Stored data:

********************

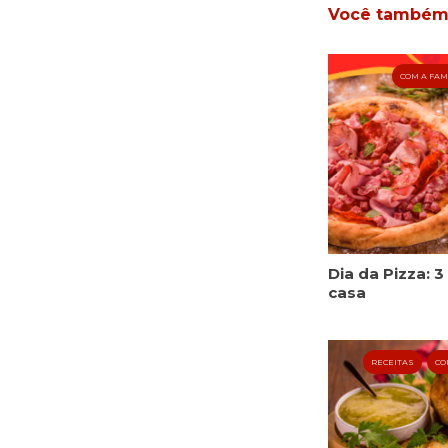
Você também v
COM A FAM
Dia da Pizza: 
casa
RECEITAS
CO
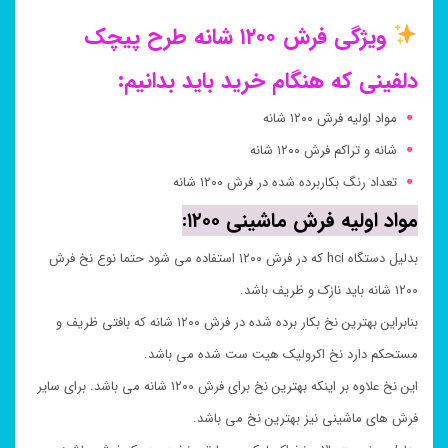
ویژگی فرش ۱۲۰۰ شانه طرح پیچک
دلفینی که هنگام خرید باید بدانیم:
مواد اولیه فرش ۱۲۰۰ شانه
شانه و تراکم فرش ۱۲۰۰ شانه
تعداد رنگ بکاربرده شده در فرش ۱۲۰۰ شانه
مواد اولیه فرش ماشینی ۱۲۰۰:
بدلیل دستگاه hci که در فرش ۱۲۰۰ استفاده می شود حتما نوع نخ فرش
۱۲۰۰ شانه باید نازک و ظریف باشد.
بنابراین بهترین نخ بکار برده شده در فرش ۱۲۰۰ شانه که بافتی ظریف و
مستحکم دارد نخ اکرولیک هیت ست شده می باشد.
این نخ علاوه بر اینکه بهترین نخ برای فرش ۱۲۰۰ شانه می باشد. برای سایر
فرش های ماشینی نیز بهترین نخ می باشد.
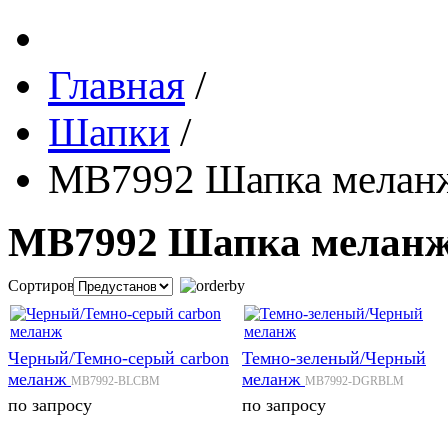
Главная
/
Шапки
/
MB7992 Шапка меланж
MB7992 Шапка меланже
Сортировка:
Черный/Темно-серый carbon
Темно-зеленый/Черный
меланж
меланж
MB7992-BLCBM
MB7992-DGRBLM
по запросу
по запросу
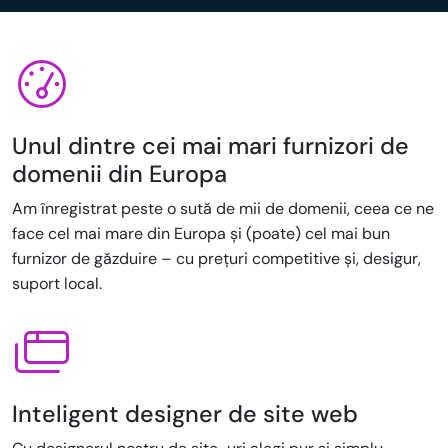
Unul dintre cei mai mari furnizori de
domenii din Europa
Am înregistrat peste o sută de mii de domenii, ceea ce ne
face cel mai mare din Europa și (poate) cel mai bun
furnizor de găzduire – cu prețuri competitive și, desigur,
suport local.
Inteligent designer de site web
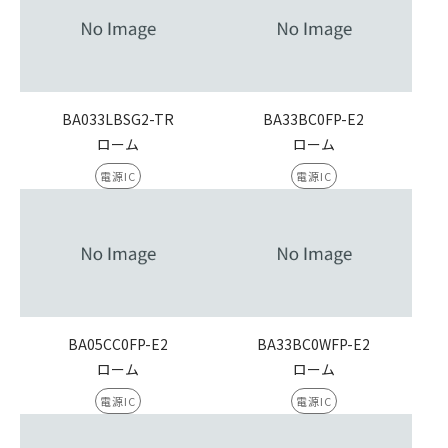
BA033LBSG2-TR
BA33BC0FP-E2
ローム
ローム
電源IC
電源IC
BA05CC0FP-E2
BA33BC0WFP-E2
ローム
ローム
電源IC
電源IC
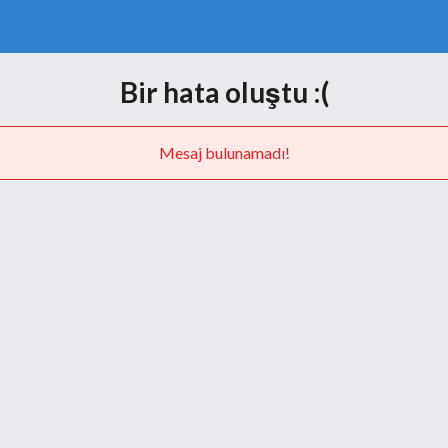
Bir hata oluştu :(
Mesaj bulunamadı!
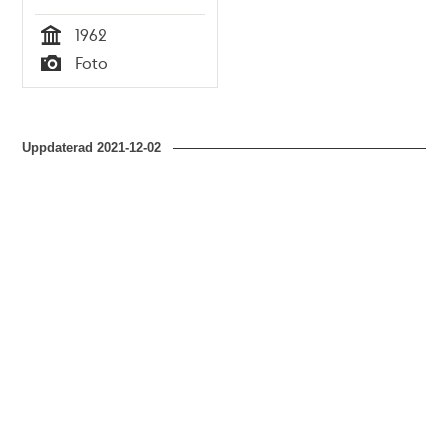
bakgrunden
1962
kvarteret
Tid
Foto
Repslagaren
Typ
Uppdaterad
2021-12-02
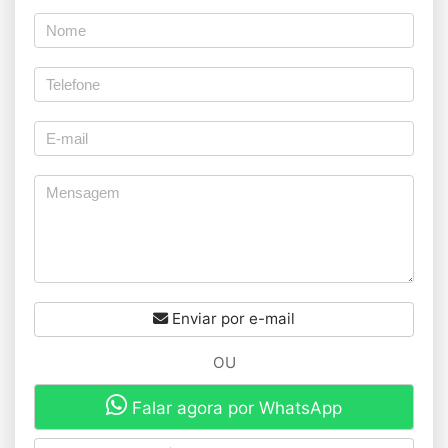
Enviar por e-mail
OU
Falar agora por WhatsApp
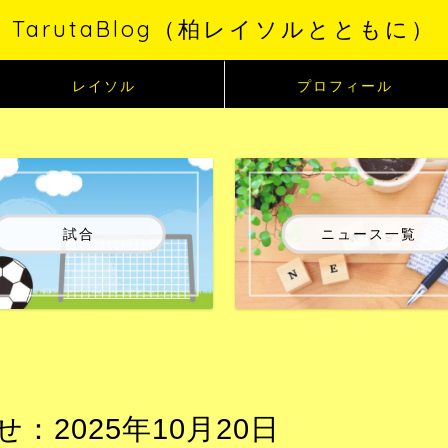
TarutaBlog（柏レイソルとともに）
レイソル
プロフィール
試合
ニュース一覧
2025年10月20日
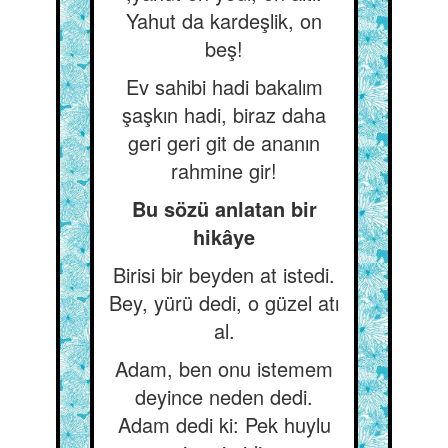
Yahut da kardeşlik, on
beş!
Ev sahibi hadi bakalım
şaşkın hadi, biraz daha
geri geri git de ananın
rahmine gir!
Bu sözü anlatan bir
hikâye
Birisi bir beyden at istedi.
Bey, yürü dedi, o güzel atı
al.
Adam, ben onu istemem
deyince neden dedi.
Adam dedi ki: Pek huylu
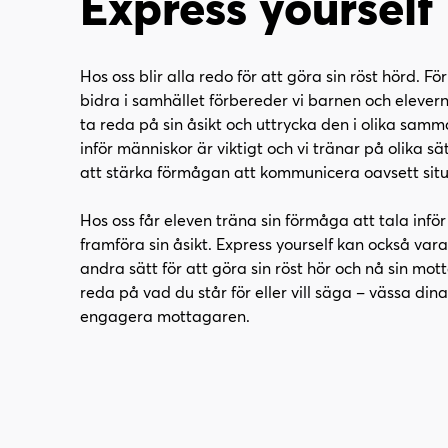
Express yourself
l
l
i
s
n
i
n
d
Hos oss blir alla redo för att göra sin röst hörd. Fö
e
f
bidra i samhället förbereder vi barnen och eleve
h
o
ta reda på sin åsikt och uttrycka den i olika sam
å
t
inför människor är viktigt och vi tränar på olika sät
l
att stärka förmågan att kommunicera oavsett situ
l
Hos oss får eleven träna sin förmåga att tala infö
framföra sin åsikt. Express yourself kan också vara
andra sätt för att göra sin röst hör och nå sin mot
reda på vad du står för eller vill säga – vässa di
engagera mottagaren.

********************

Work order:
Begin at the first line of the entries and stop after the line holding "domenii din Europa"; repeat those lines exactly, but not the pictures.

Result of this task:
Você também v
COM A FAM
Dia da Pizza: 
casa
RECEITAS
CO
ویژگی فرش ۱۲۰۰ شانه طرح پیچک
دلفینی که هنگام خرید باید بدانیم:
مواد اولیه فرش ۱۲۰۰ شانه
شانه و تراکم فرش ۱۲۰۰ شانه
تعداد رنگ بکاربرده شده در فرش ۱۲۰۰ شانه
مواد اولیه فرش ماشینی ۱۲۰۰:
بدلیل دستگاه hci که در فرش ۱۲۰۰ استفاده می شود حتما نوع نخ فرش
۱۲۰۰ شانه باید نازک و ظریف باشد.
بنابراین بهترین نخ بکار برده شده در فرش ۱۲۰۰ شانه که بافتی ظریف و
مستحکم دارد نخ اکرولیک هیت ست شده می باشد.
این نخ علاوه بر اینکه بهترین نخ برای فرش ۱۲۰۰ شانه می باشد. برای سایر
فرش های ماشینی نیز بهترین نخ می باشد.
Главная
/
Шапки
/
MB7992 Шапка меланж
MB7992 Шапка меланже
Сортировка:
Черный/Темно-серый carbon
Темно-зеленый/Черный
меланж
меланж
MB7992-BLCBM
MB7992-DGRBLM
по запросу
по запросу
Unul dintre cei mai mari furnizori de
domenii din Europa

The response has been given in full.